On uploading my Slay the Spire 2 runs

Say no to save-scumming

#gaming

May 14, 2026

I really like the game Slay the Spire. Between Steam and mobile platforms, I guess I have sunk some 600-800 hours into the first game, and I’m already up to 200 in the sequel, which came out at the start of March.

That’s nowhere near the playtime of the top players. The game has a large audience of casual strategy gamers who enjoy assembling overpowered combos, as well as a niche of hardcore players who enjoy min-maxing and thinking through every move as thoroughly as possible. For them, the challenge is core to the reward of playing the game. Therefore, it’s important that it remain genuinely challenging — and at least in the first game, that challenge was stimulating enough to entice some to keep at it for many thousands of hours.

I’m far from the best player, but I’m pretty good. I defeated the Heart on Ascension 20 at least 40 times in the first game, something only about 5% of players have done once; and earned every achievement, which is even rarer. I was able to apply my game knowledge to the sequel and raced to Ascension 10, the currently highest difficulty level, with a winrate around 90%.

There are levels to this game, though. While I’m probably among the top 5% of players, the very best players have more consecutive wins with each Slay the Spire character than I have wins on those characters in total. And while I don’t intend to put in the 10,000 hours of playtime that some of those players have done to reach that level, I do want to get better.

Part of that project has been to record and upload all of my runs on YouTube. It’s not so that I can review and assess what I could have done differently — though that’s part of it — but primarily so that I force myself not to save-scum.

What is save-scumming?

Save-scumming is the practice of saving and leaving a game of Slay the Spire in the middle of a fight, then resuming the game. This puts you back at the start of the fight — and because the order of cards in your deck, enemy actions, and various other things are predetermined by the seed, it’s easy to predict what will happen and hone your strategy if needed.

This can help you avoid death or, when used liberally, help you optimize every fight in order to make you stronger throughout the whole run. It’s very powerful and makes the game much easier.

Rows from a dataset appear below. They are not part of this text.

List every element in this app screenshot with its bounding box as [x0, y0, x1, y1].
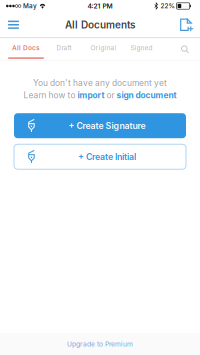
staticText: sign document	[116, 90, 176, 100]
staticText: Draft	[56, 44, 72, 52]
button[interactable]: All Docs	[8, 38, 44, 60]
button[interactable]: Upgrade to Premium	[0, 333, 200, 355]
staticText: + Create Initial	[78, 151, 136, 162]
button[interactable]: New Document	[172, 12, 200, 37]
button[interactable]: Search	[174, 38, 196, 60]
button[interactable]: Signed	[123, 38, 160, 60]
staticText: + Create Signature	[68, 120, 146, 131]
staticText: Signed	[130, 44, 152, 52]
staticText: All Documents	[65, 19, 135, 31]
staticText: 22%	[160, 2, 174, 10]
button[interactable]: + Create Initial	[14, 144, 186, 169]
staticText: You don't have any document yet	[33, 78, 167, 88]
button[interactable]: + Create Signature	[14, 113, 186, 138]
staticText: Upgrade to Premium	[67, 340, 133, 348]
staticText: All Docs	[12, 44, 40, 52]
button[interactable]: sign document	[116, 90, 176, 100]
button[interactable]: import	[78, 90, 104, 100]
button[interactable]: Original	[84, 38, 123, 60]
staticText: May	[23, 2, 37, 10]
staticText: import	[78, 90, 104, 100]
staticText: 4:21 PM	[87, 2, 112, 10]
button[interactable]: Menu	[0, 12, 27, 37]
staticText: or	[104, 90, 116, 100]
button[interactable]: Draft	[44, 38, 84, 60]
staticText: Learn how to	[24, 90, 78, 100]
staticText: Original	[90, 44, 116, 52]
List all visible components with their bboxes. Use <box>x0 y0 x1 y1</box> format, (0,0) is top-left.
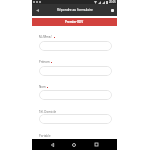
staticText: 20:05 <box>109 0 116 4</box>
staticText: Répondre au formulaire <box>57 8 93 12</box>
staticText: Premier RDV <box>65 20 84 24</box>
button[interactable]: Back <box>32 5 42 15</box>
button[interactable]: More options <box>107 5 117 15</box>
button[interactable] <box>39 41 112 51</box>
button[interactable] <box>39 90 112 100</box>
button[interactable]: Home <box>68 139 80 150</box>
button[interactable]: Recent apps <box>90 139 102 150</box>
button[interactable]: Back <box>46 139 58 150</box>
staticText: Nom <box>39 85 46 89</box>
staticText: Tél. Domicile <box>39 110 57 114</box>
staticText: Prénom <box>39 60 50 64</box>
button[interactable]: Premier RDV <box>32 18 117 26</box>
staticText: M./Mme/. <box>39 35 53 39</box>
button[interactable] <box>39 66 112 76</box>
staticText: Portable <box>39 134 51 138</box>
button[interactable] <box>39 114 112 124</box>
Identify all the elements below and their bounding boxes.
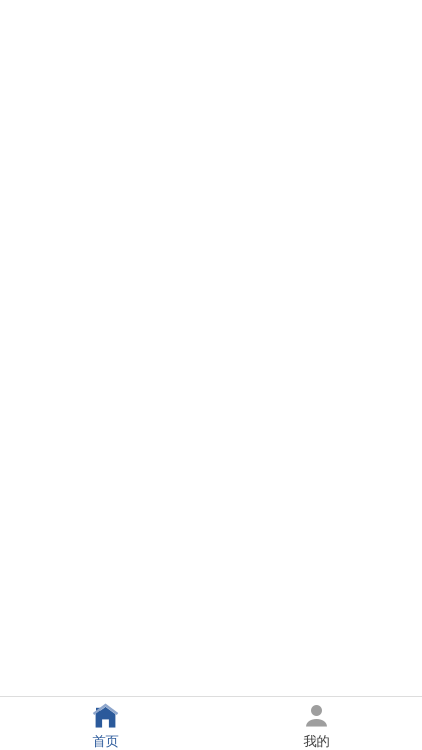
button[interactable]: 首页: [0, 703, 211, 749]
staticText: 我的: [304, 733, 330, 749]
button[interactable]: 我的: [211, 703, 422, 749]
staticText: 首页: [92, 733, 118, 749]
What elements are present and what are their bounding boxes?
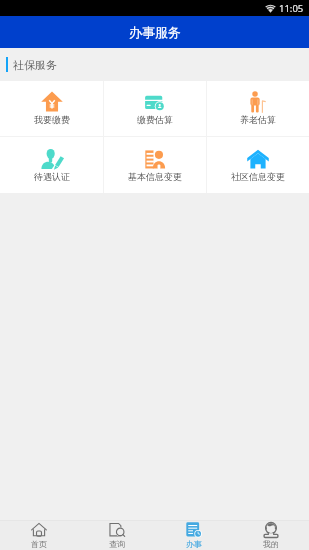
staticText: 社保服务 xyxy=(13,58,57,72)
button[interactable]: Profile xyxy=(232,521,309,550)
staticText: 我的 xyxy=(263,539,279,549)
staticText: 办事 xyxy=(186,539,202,549)
button[interactable]: 社区信息变更 xyxy=(207,137,309,193)
button[interactable]: Search xyxy=(78,521,155,550)
button[interactable]: Home xyxy=(0,521,78,550)
button[interactable]: 基本信息变更 xyxy=(104,137,206,193)
staticText: 我要缴费 xyxy=(34,114,70,125)
staticText: 基本信息变更 xyxy=(128,171,182,182)
staticText: 首页 xyxy=(31,539,47,549)
staticText: 养老估算 xyxy=(240,114,276,125)
staticText: 办事服务 xyxy=(129,24,181,40)
staticText: 查询 xyxy=(109,539,125,549)
button[interactable]: 我要缴费 xyxy=(0,81,103,136)
staticText: 待遇认证 xyxy=(34,171,70,182)
staticText: 缴费估算 xyxy=(137,114,173,125)
button[interactable]: 养老估算 xyxy=(207,81,309,136)
staticText: 社区信息变更 xyxy=(231,171,285,182)
button[interactable]: 待遇认证 xyxy=(0,137,103,193)
staticText: 11:05 xyxy=(279,2,304,15)
button[interactable]: Services xyxy=(155,521,232,550)
button[interactable]: 缴费估算 xyxy=(104,81,206,136)
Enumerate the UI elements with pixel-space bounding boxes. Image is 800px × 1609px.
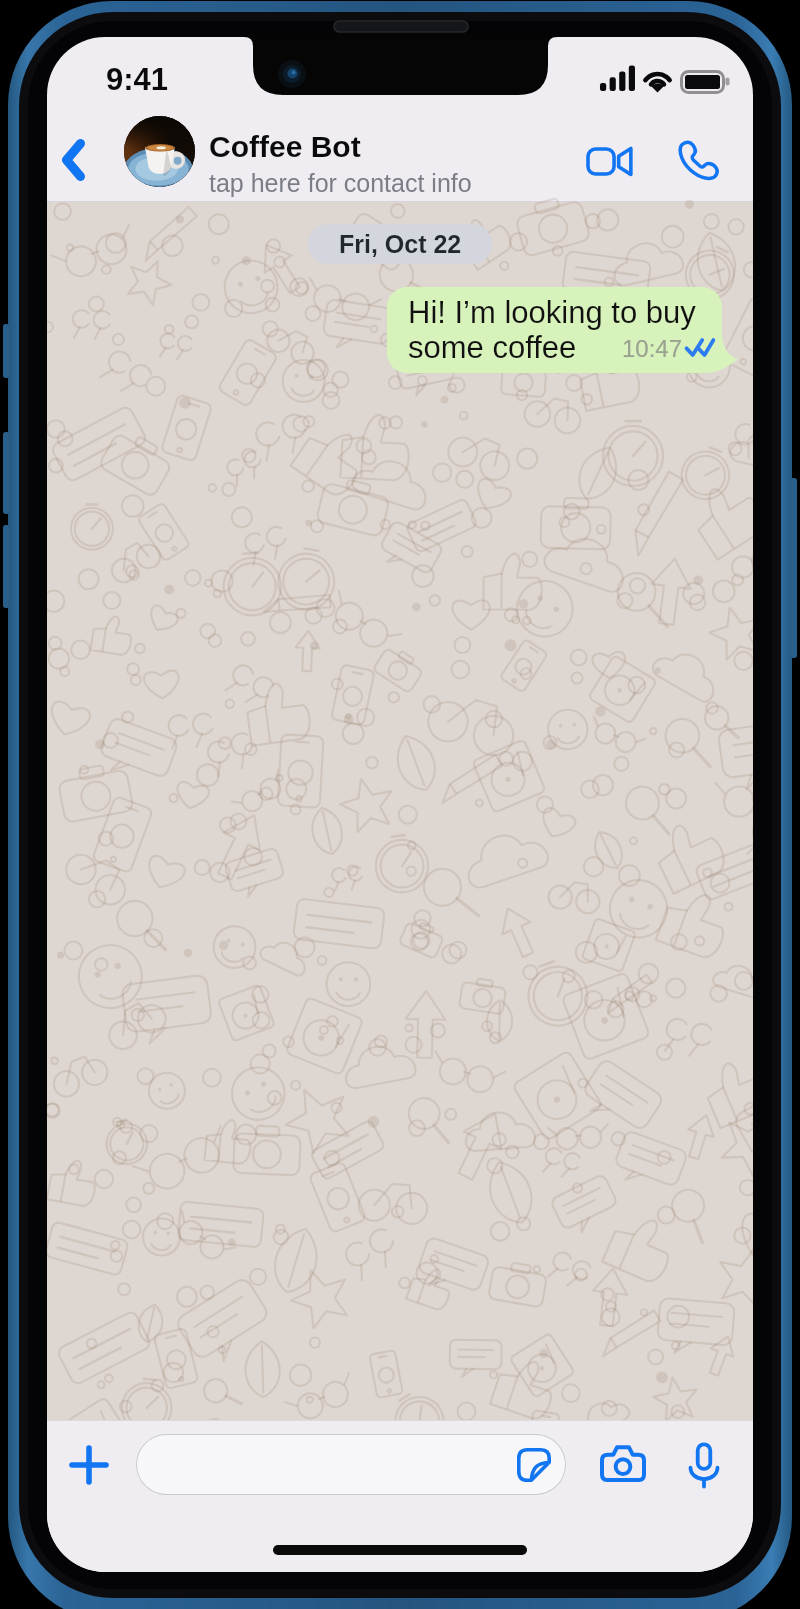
staticText: Fri, Oct 22: [339, 230, 462, 258]
button[interactable]: Fri, Oct 22: [308, 224, 492, 264]
button[interactable]: Coffee Bot: [124, 101, 472, 201]
button[interactable]: Voice message: [672, 1433, 736, 1497]
staticText: Coffee Bot: [209, 130, 361, 164]
button[interactable]: Attach: [57, 1433, 121, 1497]
staticText: 10:47: [622, 335, 683, 362]
staticText: Hi! I’m looking to buy: [408, 295, 696, 330]
staticText: some coffee: [408, 330, 577, 365]
button[interactable]: Hi! I’m looking to buy: [387, 287, 722, 373]
button[interactable]: Camera: [591, 1431, 655, 1495]
staticText: tap here for contact info: [209, 169, 472, 197]
button[interactable]: Call: [666, 127, 730, 191]
staticText: 9:41: [106, 62, 169, 97]
button[interactable]: Back: [47, 128, 105, 192]
button[interactable]: Video call: [577, 129, 641, 193]
button[interactable]: Message input field: [136, 1434, 566, 1495]
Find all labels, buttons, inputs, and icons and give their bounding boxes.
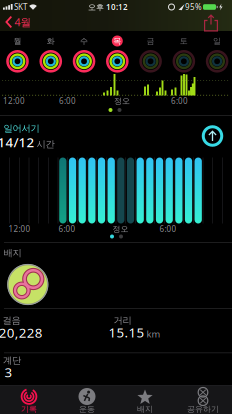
staticText: 배지 bbox=[4, 247, 22, 259]
staticText: 월 bbox=[14, 36, 22, 46]
staticText: 20,228 bbox=[0, 324, 43, 341]
button[interactable]: 기록 bbox=[10, 386, 48, 414]
staticText: 토 bbox=[180, 36, 188, 46]
staticText: 거리 bbox=[114, 315, 132, 326]
staticText: 15.15 bbox=[108, 323, 144, 341]
staticText: 금 bbox=[147, 36, 155, 46]
button[interactable]: 운동 bbox=[68, 386, 106, 414]
button[interactable]: 수 bbox=[68, 33, 100, 77]
staticText: 12:00 bbox=[8, 224, 30, 234]
staticText: 6:00 bbox=[59, 96, 76, 106]
staticText: 95% bbox=[185, 2, 202, 12]
button[interactable]: 배지 bbox=[126, 386, 164, 414]
staticText: 목 bbox=[113, 36, 121, 46]
staticText: 시간 bbox=[36, 138, 54, 150]
staticText: 오후 10:12 bbox=[88, 2, 128, 12]
staticText: 계단 bbox=[3, 355, 21, 366]
staticText: 6:00 bbox=[58, 224, 76, 234]
button[interactable]: 4월 bbox=[3, 14, 37, 30]
staticText: SKT bbox=[14, 2, 27, 12]
button[interactable]: 금 bbox=[135, 33, 167, 77]
button[interactable]: 화 bbox=[35, 33, 67, 77]
button[interactable]: 토 bbox=[168, 33, 200, 77]
button[interactable]: 월 bbox=[2, 33, 34, 77]
staticText: 일 bbox=[213, 36, 221, 46]
staticText: 12:00 bbox=[3, 96, 25, 106]
staticText: 수 bbox=[80, 36, 88, 46]
staticText: 정오 bbox=[112, 224, 128, 234]
staticText: km bbox=[146, 328, 160, 340]
button[interactable]: 공유 bbox=[204, 14, 218, 32]
staticText: 3 bbox=[4, 363, 12, 381]
staticText: 화 bbox=[47, 36, 55, 46]
staticText: 운동 bbox=[79, 404, 95, 414]
button[interactable]: 일 bbox=[201, 33, 232, 77]
staticText: 기록 bbox=[21, 404, 37, 414]
staticText: 공유하기 bbox=[187, 404, 219, 414]
staticText: 정오 bbox=[114, 96, 130, 106]
staticText: 6:00 bbox=[171, 96, 188, 106]
staticText: 6:00 bbox=[160, 224, 176, 234]
staticText: 걸음 bbox=[2, 315, 20, 326]
staticText: 일어서기 bbox=[4, 123, 40, 134]
button[interactable]: 공유하기 bbox=[184, 386, 222, 414]
staticText: 14/12 bbox=[0, 133, 34, 151]
staticText: 배지 bbox=[137, 404, 153, 414]
button[interactable]: 목 bbox=[101, 33, 133, 77]
button[interactable]: 배지 bbox=[7, 264, 48, 305]
staticText: 4월 bbox=[14, 15, 32, 29]
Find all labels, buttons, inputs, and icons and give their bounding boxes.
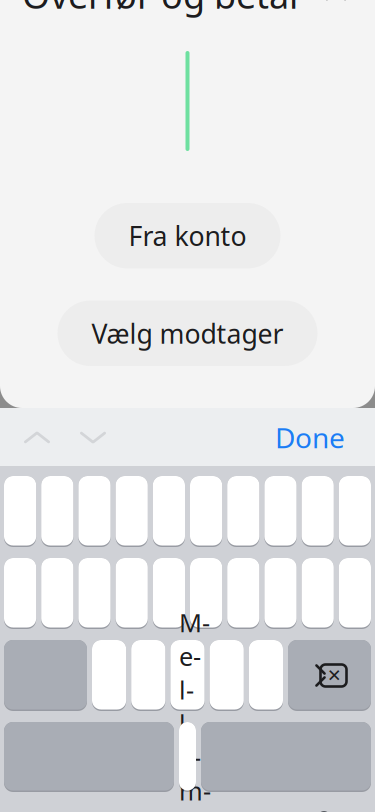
button[interactable]: @: [302, 558, 334, 629]
button[interactable]: 0: [339, 476, 371, 547]
button[interactable]: Dictation: [307, 810, 341, 812]
button[interactable]: 5: [153, 476, 185, 547]
button[interactable]: ,: [131, 640, 165, 711]
button[interactable]: Mellemrum: [179, 722, 196, 792]
button[interactable]: ”: [339, 558, 371, 629]
button[interactable]: ?: [170, 640, 205, 711]
button[interactable]: Vælg modtager: [58, 301, 318, 366]
button[interactable]: ;: [116, 558, 148, 629]
button[interactable]: /: [41, 558, 73, 629]
button[interactable]: :: [78, 558, 111, 629]
button[interactable]: Previous field: [22, 426, 52, 448]
button[interactable]: ’: [249, 640, 283, 711]
button[interactable]: 2: [41, 476, 73, 547]
button[interactable]: ABC: [4, 722, 174, 792]
staticText: Fra konto: [128, 218, 246, 253]
button[interactable]: 3: [78, 476, 111, 547]
staticText: Vælg modtager: [92, 316, 284, 351]
button[interactable]: 7: [227, 476, 259, 547]
button[interactable]: #+=: [4, 640, 87, 711]
button[interactable]: Done: [257, 411, 363, 464]
button[interactable]: !: [210, 640, 244, 711]
button[interactable]: (: [153, 558, 185, 629]
button[interactable]: Delete: [288, 640, 371, 711]
button[interactable]: 9: [302, 476, 334, 547]
button[interactable]: 8: [264, 476, 297, 547]
button[interactable]: Retur: [201, 722, 371, 792]
button[interactable]: ): [190, 558, 222, 629]
button[interactable]: &: [264, 558, 297, 629]
staticText: ✕: [327, 666, 342, 685]
button[interactable]: Close: [319, 0, 353, 7]
button[interactable]: Next field: [78, 426, 108, 448]
button[interactable]: -: [4, 558, 36, 629]
button[interactable]: 1: [4, 476, 36, 547]
staticText: Done: [275, 419, 345, 456]
button[interactable]: 4: [116, 476, 148, 547]
staticText: ?: [180, 653, 194, 698]
staticText: Overfør og betal: [22, 0, 298, 19]
button[interactable]: Fra konto: [94, 203, 280, 268]
button[interactable]: 6: [190, 476, 222, 547]
button[interactable]: kr: [227, 558, 259, 629]
staticText: Mellemrum: [179, 606, 196, 812]
button[interactable]: .: [92, 640, 126, 711]
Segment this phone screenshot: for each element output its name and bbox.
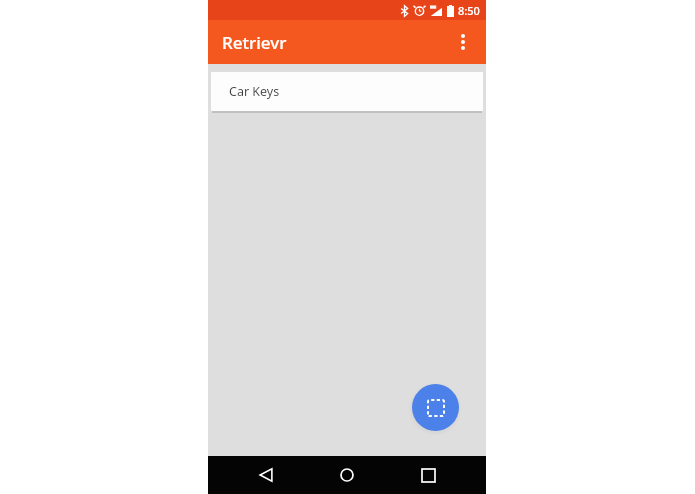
staticText: Car Keys — [229, 83, 280, 100]
button[interactable]: Car Keys — [211, 72, 483, 111]
button[interactable]: More options — [446, 25, 480, 59]
staticText: 8:50 — [458, 3, 480, 18]
button[interactable]: Recent apps — [405, 456, 451, 494]
button[interactable]: Scan item — [412, 384, 459, 431]
staticText: Retrievr — [222, 31, 287, 54]
button[interactable]: Back — [243, 456, 289, 494]
button[interactable]: Home — [324, 456, 370, 494]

To some, it is just a part of the game. After all, if the developers didn’t want players to do it, why would they leave it in? But most players, including me, agree that save-scumming disqualifies runs from being included in world record streaks and the like. They don’t really count. And for players who enjoy the challenge, save-scumming is self-defeating.

Certainly, it’s a great way to avoid getting better at the game. It serves as a crutch that prevents players from actually getting better, because it gives them more room to play poorly and get away with it. I don’t remember when I started save-scumming, but recently I felt I had gotten too comfortable with it and decided I wanted to stop. I figured having a mechanism to enforce it would be helpful.

So now I am uploading my runs on YouTube. There’s not a lot of effort that goes into them. I press record and play; and if I win, I cut, render, and upload. So far, I have uploaded 6 wins (out of 18 games). This is about half of my winrate prior to committing myself to never save-scum, which is a bigger drop than I expected and shows that even doing it sparsely can have a major impact on the challenge.

Still, winning 1 in every 3 games at the top difficulty is not bad and I already feel like I’m a better player. But when players like Xecnar believe every run is winnable, it feels far from what it could be. Could I get to winning 1 in every 2, to start? I plan to try.